FIG. 4 illustrates the combination of the attention-based learning for fluid state interpolation with an explicit solver to generate viscosity variations for liquids in accordance with one or more embodiments of the invention. As illustrated, The fluid state interpolation methodology is used to produce five (5) variations 402-410 of the same simulation but using different viscosity values v (0 being the less viscous and 10000 the most). Starting with the same initial conditions I₀at 412, a new variation of the current state of the velocity is branched by predicting the next sequence of velocities according to a certain viscosity threshold (e.g., v∈{0, 100, 500, 1000, 10000}). To learn and generate these sequences based on the current state, a viscosity network D 414 was trained (i.e., including the viscosity term in the PITT embedding as input to a residual neural network) to match similarities between fluid characteristics (e.g., viscosity) and their corresponding velocities. Between each reference keyframe generated by the explicit solver, the network D 414 interpolates viscosities 402-410 to generate the substeps which are guided by the computed velocity field.

Performance

One advantage of using physics-informed learning is that the requirement for data during training is reduced significantly (Table 1). In this regard, Table 1 illustrates the average computation times per epoch performed on a single GPU. The accuracy is compared to an OpenFOAM™ CFD toolbox ground truth. Training and inference accuracy are respectively computed using the validation and test sets. Also, the training time is decreased by a factor of 5 for more complex scenarios. As shown in FIG. 5, the density error is very low (low: white and high: black) when compared to the ground truth (generated using the OpenFOAM™ CFD toolbox).

TABLE 1

	Training	Inference

Network	Time (mins)	Accuracy	Time (ms)	Accuracy

Physics-Informed	15 ± 1.2	96.4%	207 ± 17	94.3%
Density (RNN)	52 ± 3.6	91.2%	307 ± 12	93.6%
Deep Neural	34 ± 2.8	84.7%	436 ± 34	86.1%

Logical Flow

FIG. 6 illustrates the logical flow for interpolating fluids in accordance with one or more embodiments of the invention.

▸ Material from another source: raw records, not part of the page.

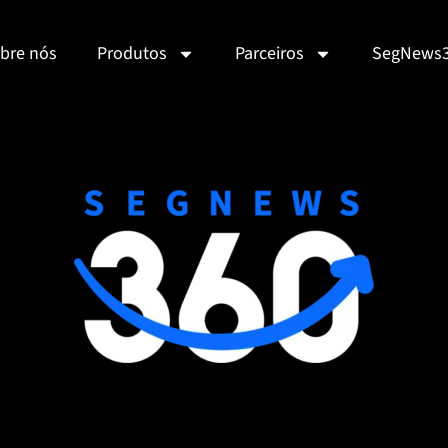
bre nós
Produtos
Parceiros
SegNews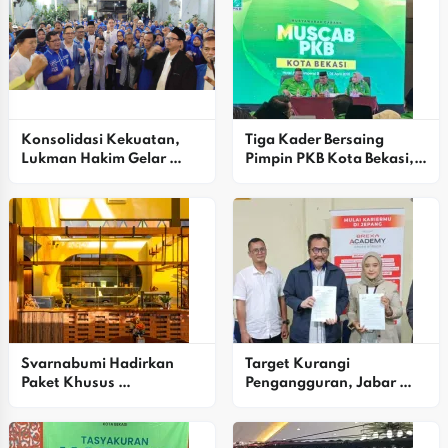
Konsolidasi Kekuatan, 
Tiga Kader Bersaing 
Lukman Hakim Gelar 
Pimpin PKB Kota Bekasi, 
Halalbihalal Meriah
DPP Beri Rapor Kinerja 90 
Persen
Svarnabumi Hadirkan 
Target Kurangi 
Paket Khusus 
Pengangguran, Jabar 
Pertunangan, Siap 
Kirim Alumni BLK Ke 
Wujudkan Momen 
Industri Otomotif Jepang
Berharga Di Bekasi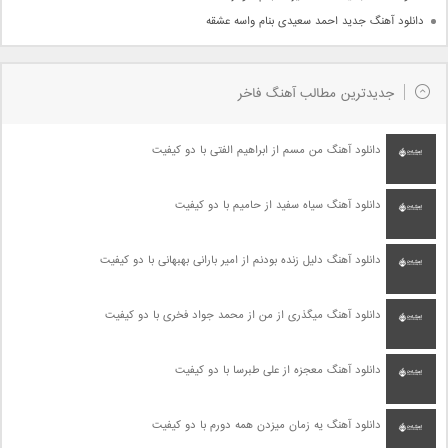
دانلود آهنگ جدید احمد سعیدی بنام واسه عشقه
جدیدترین مطالب آهنگ فاخر
دانلود آهنگ من مسم از ابراهیم الفتی با دو کیفیت
دانلود آهنگ سیاه سفید از حامیم با دو کیفیت
دانلود آهنگ دلیل زنده بودنم از امیر بارانی بهبهانی با دو کیفیت
دانلود آهنگ میگذری از من از محمد جواد فخری با دو کیفیت
دانلود آهنگ معجزه از علی طبرسا با دو کیفیت
دانلود آهنگ یه زمان میزدن همه دورم با دو کیفیت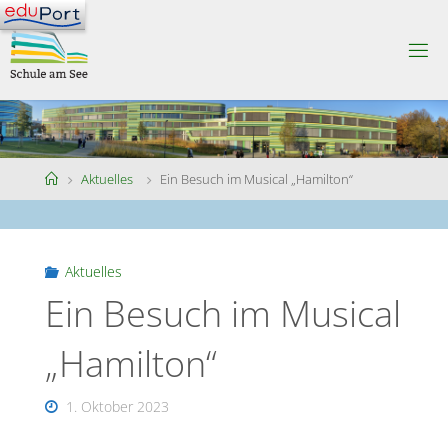
Skip
to
S
content
C
H
U
L
E
A
M
S
Home
Aktuelles
Ein Besuch im Musical „Hamilton“
E
E
Aktuelles
Ein Besuch im Musical
„Hamilton“
1. Oktober 2023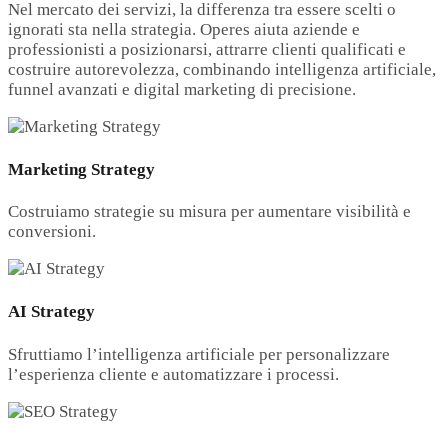
Nel mercato dei servizi, la differenza tra essere scelti o
ignorati sta nella strategia. Operes aiuta aziende e
professionisti a posizionarsi, attrarre clienti qualificati e
costruire autorevolezza, combinando intelligenza artificiale,
funnel avanzati e digital marketing di precisione.
Marketing Strategy
Costruiamo strategie su misura per aumentare visibilità e
conversioni.
AI Strategy
Sfruttiamo l’intelligenza artificiale per personalizzare
l’esperienza cliente e automatizzare i processi.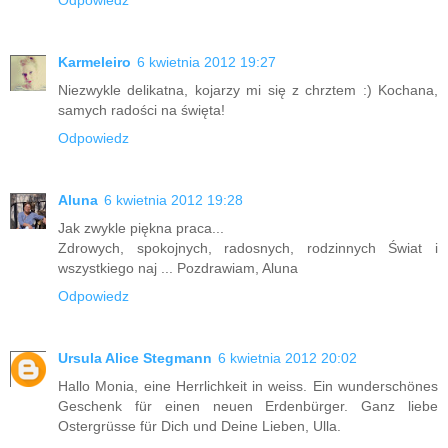
Karmeleiro
6 kwietnia 2012 19:27
Niezwykle delikatna, kojarzy mi się z chrztem :) Kochana,
samych radości na święta!
Odpowiedz
Aluna
6 kwietnia 2012 19:28
Jak zwykle piękna praca...
Zdrowych, spokojnych, radosnych, rodzinnych Świat i
wszystkiego naj ... Pozdrawiam, Aluna
Odpowiedz
Ursula Alice Stegmann
6 kwietnia 2012 20:02
Hallo Monia, eine Herrlichkeit in weiss. Ein wunderschönes
Geschenk für einen neuen Erdenbürger. Ganz liebe
Ostergrüsse für Dich und Deine Lieben, Ulla.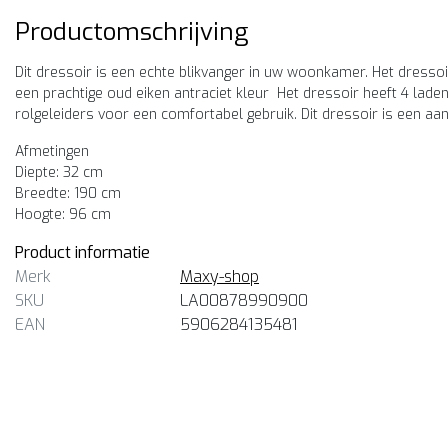
Productomschrijving
Dit dressoir is een echte blikvanger in uw woonkamer. Het dresso
een prachtige oud eiken antraciet kleur Het dressoir heeft 4 laden
rolgeleiders voor een comfortabel gebruik. Dit dressoir is een 
Afmetingen
Diepte: 32 cm
Breedte: 190 cm
Hoogte: 96 cm
Product informatie
Merk
Maxy-shop
SKU
LA00878990900
EAN
5906284135481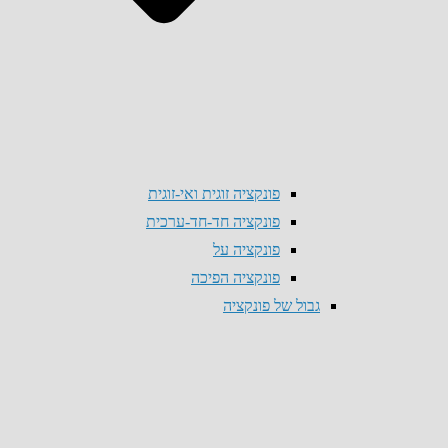
פונקציה זוגית ואי-זוגית
פונקציה חד-חד-ערכית
פונקציה על
פונקציה הפיכה
גבול של פונקציה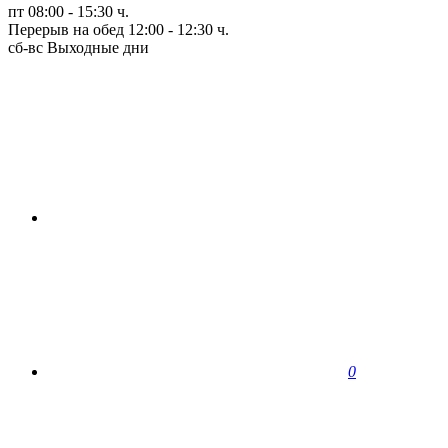
пт
08:00 - 15:30 ч.
Перерыв на обед 12:00 - 12:30 ч.
сб-вс
Выходные дни
0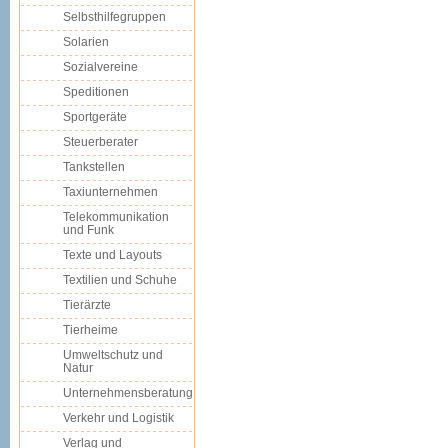
Selbsthilfegruppen
Solarien
Sozialvereine
Speditionen
Sportgeräte
Steuerberater
Tankstellen
Taxiunternehmen
Telekommunikation
und Funk
Texte und Layouts
Textilien und Schuhe
Tierärzte
Tierheime
Umweltschutz und
Natur
Unternehmensberatung
Verkehr und Logistik
Verlag und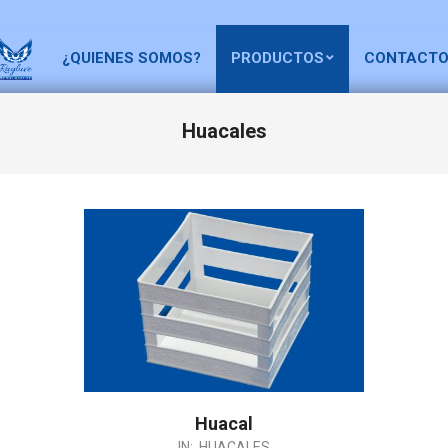
¿QUIENES SOMOS?
PRODUCTOS
CONTACT
Huacales
Huacal
IN:
HUACALES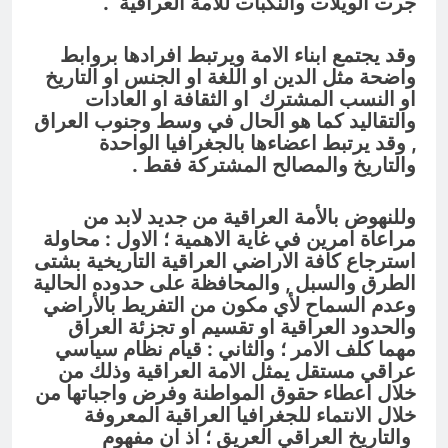
جرت الويلات والنكبات للامة العراقية .
وقد يجتمع ابناء الامة ويرتبط افرادها بروابط
واضحة مثل الدين او اللغة او الجنس او التاريخ
او النسب المشترك او الثقافة او العادات
والتقاليد كما هو الحال في وسط وجنوب العراق
, وقد يرتبط اعضاءها بالجغرافيا الواحدة
والتاريخ والمصالح المشتركة فقط .
وللنهوض بالأمة العراقية من جديد لابد من
مراعاة امرين في غاية الاهمية ؛ الاول : محاولة
استرجاع كافة الاراضي العراقية التاريخية بشتى
الطرق والسبل , والمحافظة على حدوده الحالية
وعدم السماح لأي مكون من التفريط بالأراضي
والحدود العراقية او تقسيم او تجزئة العراق
مهما كلف الامر ؛ والثاني : قيام نظام سياسي
عراقي مستقل يمثل الامة العراقية وذلك من
خلال اعطاء حقوق المواطنة وفرض واجباتها من
خلال الانتماء للجغرافيا العراقية المعروفة
والتاريخ العراقي العريق ؛ اذ ان مفهوم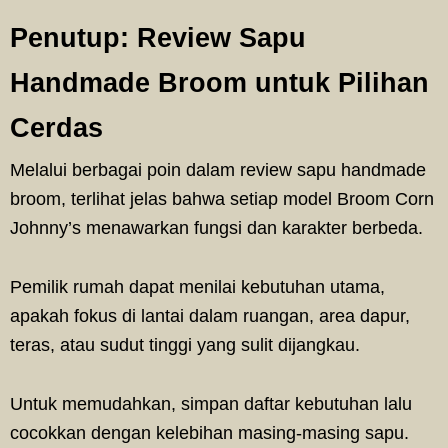
Penutup: Review Sapu
Handmade Broom untuk Pilihan
Cerdas
Melalui berbagai poin dalam review sapu handmade
broom, terlihat jelas bahwa setiap model Broom Corn
Johnny’s menawarkan fungsi dan karakter berbeda.
Pemilik rumah dapat menilai kebutuhan utama,
apakah fokus di lantai dalam ruangan, area dapur,
teras, atau sudut tinggi yang sulit dijangkau.
Untuk memudahkan, simpan daftar kebutuhan lalu
cocokkan dengan kelebihan masing-masing sapu.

At step 602, at least two keyframes (along with respective volumetric properties) are produced for a physics based fluid simulation. The keyframes are within a continuous-time framework and separated by a defined interval. Further, each keyframe consists of one or more fluid elements having a corresponding state. The keyframes may be produced using a Eulerian solver.

At step 604, data is prepared utilizing a pre-trained transformer-based network. The data preparation handles a tokenization process in a physics-adapted context. Further, the data preparation process generates temporal embeddings for states of the one or more fluid elements.

Such tokenization process may include parsing and splitting the Navier-Stokes equation into components where a viscosity term is omitted. Further, an advection part of the Navier-Stokes equation may be learned using multi-head self-attention blocks from the pre-trained transformer-based network. In addition, a volume preservation part of the temporal embedding may be handled by penalizing, in a loss function, solutions that diverge beyond a threshold from a reference. The advection part may transform time-varying sequence relationships into vectors (of queries, keys, and values) to output a continuous dynamic flow evolving through the data.

In addition to the above, during the training of the pre-trained transformer-based network, an input velocity may be followed.

Further, the pre-trained transformer-based network may be a Physics-Informed Transformer Token (PITT) network that is utilized to solve a partial differential equation of fluid dynamics.

At step 606, based on the prepared data, a time-continuous density for substeps between the two keyframes are predicted using a density network. The density network may consist of and/or be a part of a residual neural network (RNN) with multiple layers.

The preparation of the data may further include the normalization of the prepared data. In this regard, the density network may be trained on the normalized prepared data output from the pre-trained transformed-based network. During training, each simulation scenario may be processed through the pre-trained transformer-based network to generate a latent embedding of a non-viscous governing equation and provide an analytically-driven approximation to the density network to predict a correct density in space and time.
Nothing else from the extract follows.